Die Ukrainerin Oksana Devoe hat mit ihrer bereits 2008 gegründeten, von Anfang an auf die Verarbeitung von nachhaltigen Hanftextilien spezialisierten Marke Devo Home als erste Designerin weltweit Mäntel oder Jacken aus Hanf-Kunstpelz auf den Markt gebracht. Der global größte Pariser Konzern der Luxusgüterindustrie LVMH, zu dessen 75 Marken Traditionshäuser wie Louis Vuitton, Givenchy, Céline, Kenzo oder Fendi gehören, hat unlängst angekündigt, dass er sich entschlossen habe, Laborpelz auf Keratinbasis entwickeln zu lassen.
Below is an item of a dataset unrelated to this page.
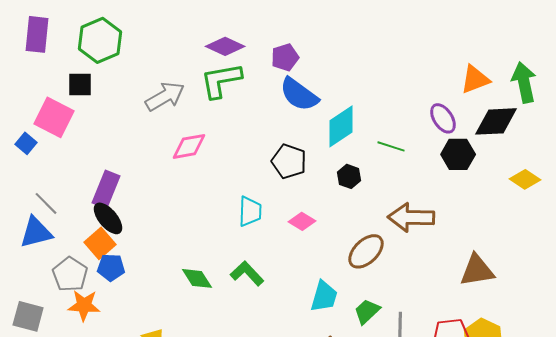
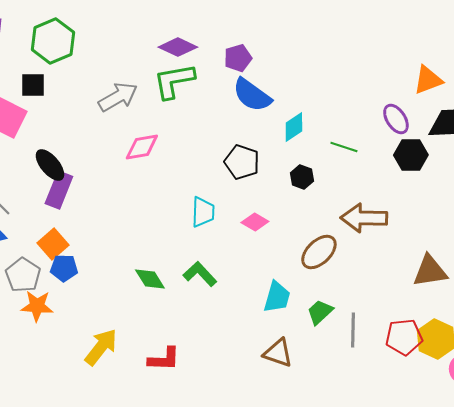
cyan diamond: (341, 126) -> (294, 127), size x0.7
black ellipse: (108, 218) -> (50, 165), moved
Bei Keratin handelt es sich um das Hauptprotein von Säugetierhaaren. In Zusammenarbeit mit den renommierten britischen Instituten Imperial College London und der Central Saint Martins University of the Arts sollen im Labor Pelzfasern für die Luxusmode gezüchtet werden, um mit einem nachhaltigen und plastikfreien Grundmaterial den Wünschen der immer stärker durch ökologische Aspekte geprägten Verbraucher entgegenkommen zu können.
Das ist allerdings noch Zukunftsmusik. Denn in der aktuellen Wintersaison 2022/2023 spielte Plastik nicht nur in Gestalt von Polyester, sondern vor allem auch als sogenanntes Polyacryl, bei dem es sich um Kunstfasern auf Erdölbasis handelt, eine zentrale Rolle auf den Laufstegen. Dabei waren besonders die atemberaubenden Mäntel und Jacken aus kuscheligem Kunstfell, bei dem das synthetische Polyacryl-Florgarn in ein meist aus Baumwolle bestehendes stark verzwirntes Grundgewebe eingearbeitet ist, wieder besondere Highlights auf den Catwalks. Die Edelmarken haben inzwischen dank immer aufwendigerer und entsprechend teurerer Verarbeitungstechniken eine solch meisterliche Perfektion beim Material Faux Fur erreichen können, dass insbesondere die Winter-Coats optisch und auch haptisch selbst von Experten kaum mehr von Echtpelz unterschieden werden können.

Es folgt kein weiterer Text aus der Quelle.